Three packages of Boneless Country Style Beef Ribs @ $4.99:







One of two Vac Packs of 6 pieces each, ready for the SV Bath:






Beginning searing, after 21 hours in a 155° Bath:






Nearly done with the searing:






Bear's first helping, with Roasted Red Taters & Green Beans:






Easily Cut & Pulled one apart with my Fork:






Next Day's Supper Basically the same thing, with the Leftovers:


----------



## SmokinAl

Looks excellent Bear!
Everything looks delicious!
Nicely done!
Al


----------



## idahopz

Hey, as long as they were fork tender who cares what they are called! :D


----------



## radio

Thats they way to handle the unexpected!  I usually get my  "Boneless beef ribs" in a big chunk cut from the shoulder clod.  Matter of fact, 7 pounds of it is in the smoker at this moment!  I love beef short ribs, but they have went stupid crazy on price here at $6.99 - $7.99 per pound and the "Boneless" go for $4.99


----------



## SonnyE

Looks wonderful to me!
I look at things weirdly, but to me, boneless means I'm not paying for bones in the price per pound. ;)

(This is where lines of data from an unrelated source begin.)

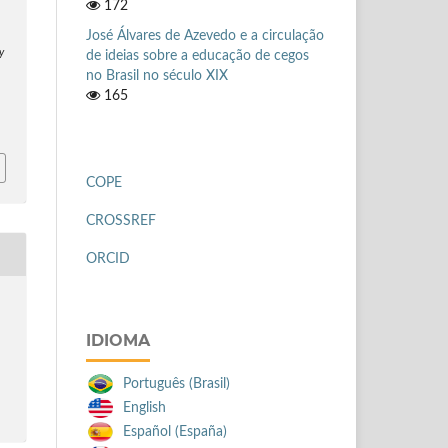
172
José Álvares de Azevedo e a circulação
y
de ideias sobre a educação de cegos
no Brasil no século XIX
165
COPE
CROSSREF
ORCID
IDIOMA
Português (Brasil)
English
Español (España)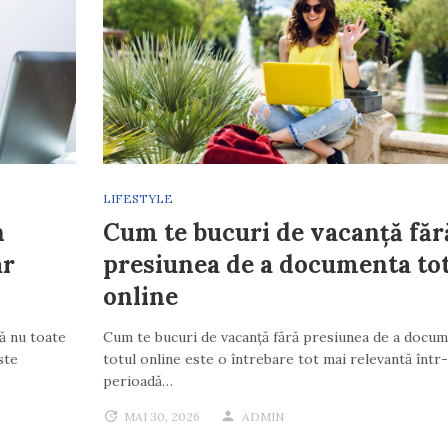
LIFESTYLE
n
Cum te bucuri de vacanță făr
ar
presiunea de a documenta to
online
să nu toate
Cum te bucuri de vacanță fără presiunea de a docu
ste
totul online este o întrebare tot mai relevantă într
perioadă…
MAI 30, 2026
ADMIN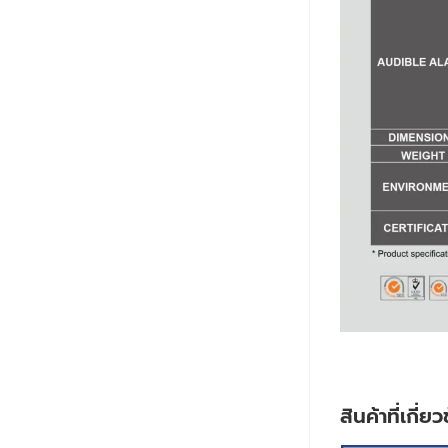
สินค้าที่เกี่ย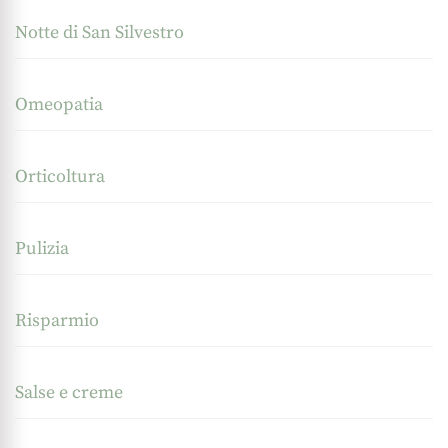
Notte di San Silvestro
Omeopatia
Orticoltura
Pulizia
Risparmio
Salse e creme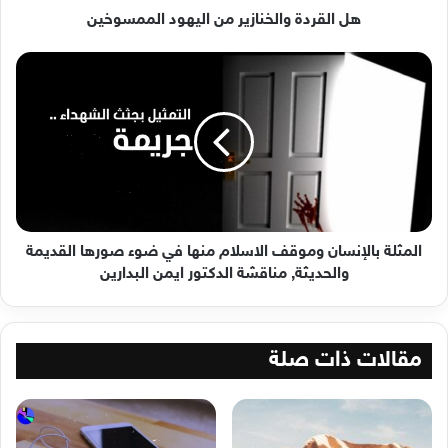
هل القردة والخنازير من اليهود الممسوخين
المثلة
بالإنسان
وموقف
الاسلام
منها
في
ضوء
صورها
القديمة
والحديثة,
المثلة بالإنسان وموقف الاسلام منها في ضوء صورها القديمة
مناقشة
والحديثة, مناقشة الدكتور ايمن البدارين
الدكتور
ايمن
البدارين
مقالات ذات صلة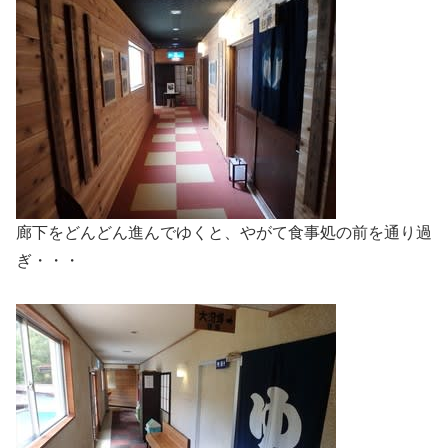
廊下をどんどん進んでゆくと、やがて食事処の前を通り過
ぎ・・・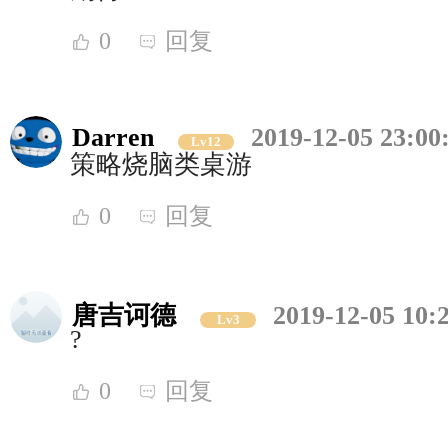
0
回复
Darren
2019-12-05 23:00
Lv12
策略烧脑类桌游
0
回复
唐吉诃德
2019-12-05 10:
Lv3
?
0
回复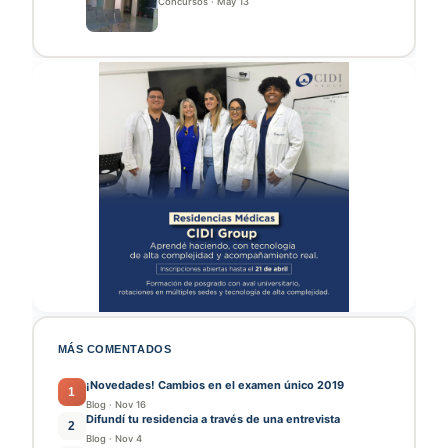
Concursos
·
May 13
MÁS COMENTADOS
¡Novedades! Cambios en el examen único 2019
1
Blog
·
Nov 16
Difundí tu residencia a través de una entrevista
2
Blog
·
Nov 4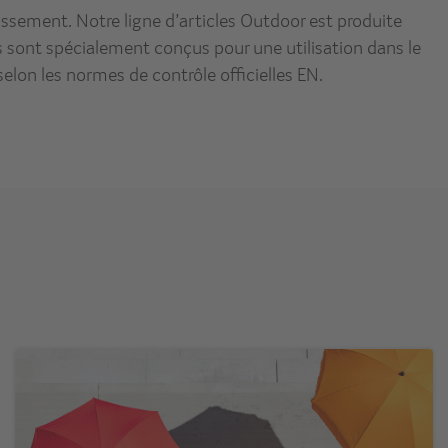
ssement. Notre ligne d’articles Outdoor est produite
sont spécialement conçus pour une utilisation dans le
 selon les normes de contrôle officielles EN.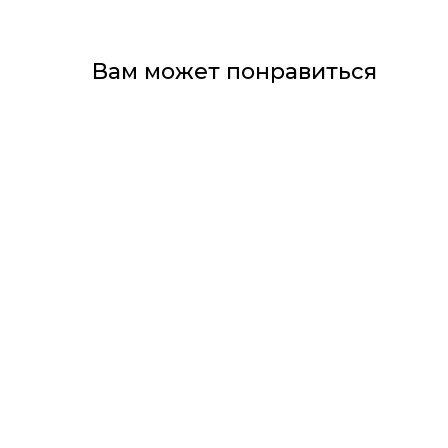
Вам может понравиться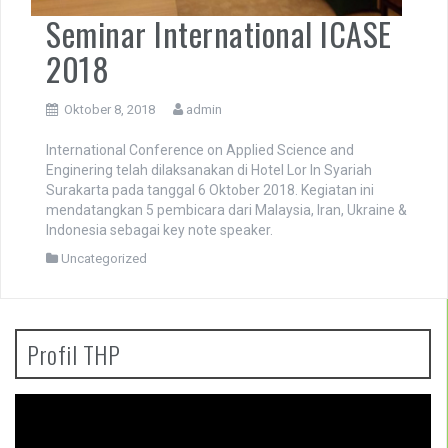
Seminar International ICASE
2018
Oktober 8, 2018
admin
International Conference on Applied Science and
Enginering telah dilaksanakan di Hotel Lor In Syariah
Surakarta pada tanggal 6 Oktober 2018. Kegiatan ini
mendatangkan 5 pembicara dari Malaysia, Iran, Ukraine &
Indonesia sebagai key note speaker.
Uncategorized
Profil THP
Pemutar
Video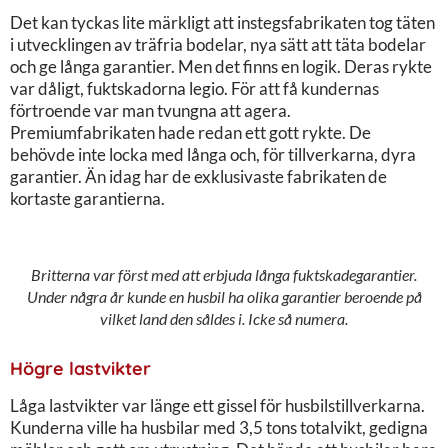
Det kan tyckas lite märkligt att instegsfabrikaten tog täten
i utvecklingen av träfria bodelar, nya sätt att täta bodelar
och ge långa garantier. Men det finns en logik. Deras rykte
var dåligt, fuktskadorna legio. För att få kundernas
förtroende var man tvungna att agera.
Premiumfabrikaten hade redan ett gott rykte. De
behövde inte locka med långa och, för tillverkarna, dyra
garantier. Än idag har de exklusivaste fabrikaten de
kortaste garantierna.
Britterna var först med att erbjuda långa fuktskadegarantier.
Under några år kunde en husbil ha olika garantier beroende på
vilket land den såldes i. Icke så numera.
Högre lastvikter
Låga lastvikter var länge ett gissel för husbilstillverkarna.
Kunderna ville ha husbilar med 3,5 tons totalvikt, gedigna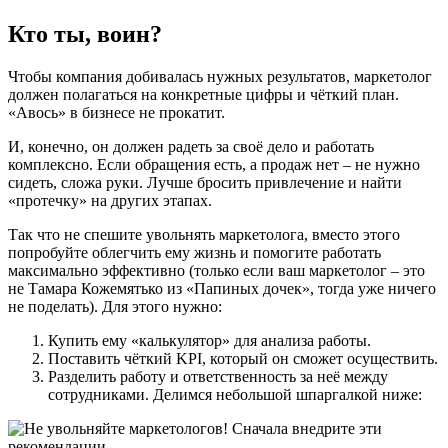
Кто ты, воин?
Чтобы компания добивалась нужных результатов, маркетолог
должен полагаться на конкретные цифры и чёткий план.
«Авось» в бизнесе не прокатит.
И, конечно, он должен радеть за своё дело и работать
комплексно. Если обращения есть, а продаж нет – не нужно
сидеть, сложа руки. Лучше бросить привлечение и найти
«протечку» на других этапах.
Так что не спешите увольнять маркетолога, вместо этого
попробуйте облегчить ему жизнь и помогите работать
максимально эффективно (только если ваш маркетолог – это
не Тамара Кожемятько из «Папиных дочек», тогда уже ничего
не поделать). Для этого нужно:
Купить ему «калькулятор» для анализа работы.
Поставить чёткий KPI, который он сможет осуществить.
Разделить работу и ответственность за неё между
сотрудниками. Делимся небольшой шпаргалкой ниже:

I'm sure Mrs. Bear did the best she could. Give her a big old Bear Hug!

New to you can often become a new favorite in the end. Enjoy!

Now a question, Can you use regular vacuum sealing bags in the hot water bath? Or does it take something more heat resistant?
I've poached my Plastic Salmon in it's bag and it has worked OK.
But I was leary about vacuum bags.


----------



## gary s

Looks good  Good and tender Mmmm 

Gary


----------



## Bearcarver

SmokinAl said:


> Looks excellent Bear!
> Everything looks delicious!
> Nicely done!
> Al




Thank You Al !!
These were quite Tasty & Tender.
And Thanks for the Like.

Bear


----------



## Bearcarver

idahopz said:


> Hey, as long as they were fork tender who cares what they are called! :D



Thanks Pete!!
I saw a few "Short Rib Smokes" lately, and I had a craving.
These were fine, but I still have that craving.
And Thanks for the Like.

Bear


----------



## Bearcarver

radio said:


> Thats they way to handle the unexpected!  I usually get my  "Boneless beef ribs" in a big chunk cut from the shoulder clod.  Matter of fact, 7 pounds of it is in the smoker at this moment!  I love beef short ribs, but they have went stupid crazy on price here at $6.99 - $7.99 per pound and the "Boneless" go for $4.99



Thank You Radio!!
The flyer said "Boneless Country Style Beef Ribs" or "Beef Short Ribs" for $4.99.
These were Great, but I still have to find some Short Ribs at that price or less.

Bear


----------



## challenger

SonnyE said:


> Now a question, Can you use regular vacuum sealing bags in the hot water bath? Or does it take something more heat resistant?
> I've poached my Plastic Salmon in it's bag and it has worked OK.
> But I was leary about vacuum bags.



Standard vacuum bags will work fine.


----------



## gmc2003

Nice looking plate Bear. Haven't seen those offered around here. 

Point for sure.

Chris


----------



## radio

bearcarver said:


> Thank You Radio!!
> The flyer said "Boneless Country Style Beef Ribs" or "Beef Short Ribs" for $4.99.
> These were Great, but I still have to find some Short Ribs at that price or less.
> 
> Bear


circulars tend to play fast and loose with not so accurate descriptions.  I use a very good butcher that just shakes his head at the weekly ads as they are written by advertising people with no input from those who know the cuts.  It's a shame, but that's why it pays to establish a good relationship with those behind the meat counter.  I refuse to buy meat at Wal Mart or places that do not have a butcher and a selection of fresh meats in a showcase. I pay a bit more, but the quality is better IMHO and worth it over prepackaged meat of questionable quality


----------



## BandCollector

Those look great Bear!

I have been reading quite a few posts regarding Sous Vide cooking as well as the neat containers adapted to it's use.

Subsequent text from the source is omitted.